A suspected member of a Daesh-linked group accused of involvement in the kidnapping of European tourists has been shot dead during arrest, according to the Philippines military.
Maj. Filemon Tan Jr., Western Mindanao Command spokesman, said in a statement that Ustab Anji had reportedly grabbing a firearm from security forces following arrest in the troubled southern island province of Tawi Tawi:
“The scuffle prompted the latter [escort] to fire at Anji which resulted in his instantaneous death. Recovered from Anji were a Cal.45 pistol and a grenade.”
According to authorities, the Abu Sayyaf member — who had a bounty of 350,000 pesos ($7,250) on his head — was involved in the kidnapping of 21 people, mostly European tourists, in April 2000 from a dive resort in Sipadan in Malaysia. He was also tagged in recent abductions of Indonesian and Malaysian nationals from the region’s neighboring seas.

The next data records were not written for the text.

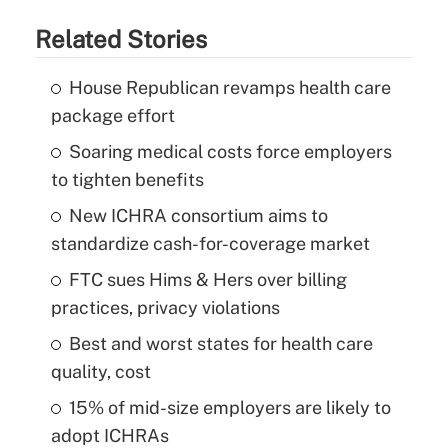
Related Stories
House Republican revamps health care
package effort
Soaring medical costs force employers
to tighten benefits
New ICHRA consortium aims to
standardize cash-for-coverage market
FTC sues Hims & Hers over billing
practices, privacy violations
Best and worst states for health care
quality, cost
15% of mid-size employers are likely to
adopt ICHRAs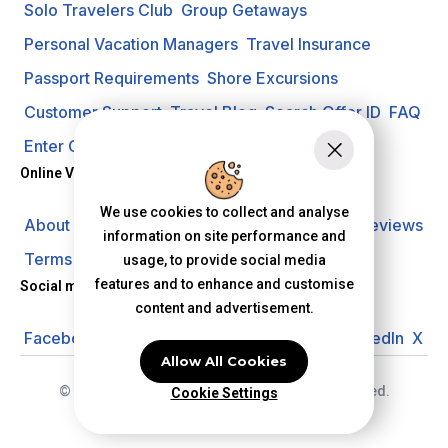
Solo Travelers Club
Group Getaways
Personal Vacation Managers
Travel Insurance
Passport Requirements
Shore Excursions
Customer Support
Travel Blog
Search Offer ID
FAQ
Enter Contest
Request A Quote
Online Vacation Center
We use cookies to collect and analyse
About us
Careers
Investors
Privacy Policy
Reviews
information on site performance and
Terms of Use
usage, to provide social media
features and to enhance and customise
Social media
content and advertisement.
Facebook
Instagram
YouTube
Pinterest
LinkedIn
X
Allow All Cookies
© 2026 Online Vacation Center. All rights reserved.
Cookie Settings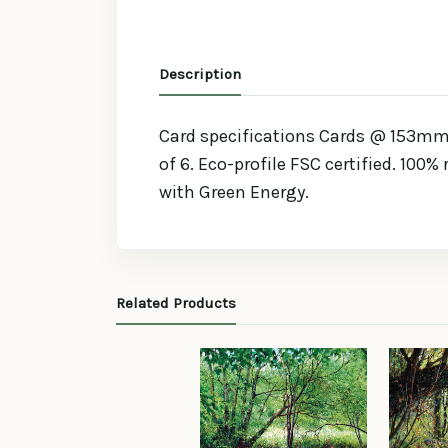
Description
Card specifications Cards @ 153mm 
of 6. Eco-profile FSC certified. 100%
with Green Energy.
Related Products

Navy Col. Custodio Parcon, Joint Task Force Tawi-Tawi commander, said security forces were on alert against an attempted entry by Abu Sayyaf members into the island province following a months long campaign to cleanse the group from the south.
Since 1991, the Abu Sayyaf — armed with mostly improvised explosive devices, mortars and automatic rifles — has carried out bombings, kidnappings, assassinations and extortion in a self-determined fight for an independent province in the Philippines. The group is notorious for beheading victims after ransoms have failed to be paid for their release.
It is one of two militant groups in the south to have pledged allegiance to Daesh, prompting fears during the stalling of a peace process between the government and the Moro Islamic Liberation Front rebel group that it could make inroads in a region torn by decades of armed conflict.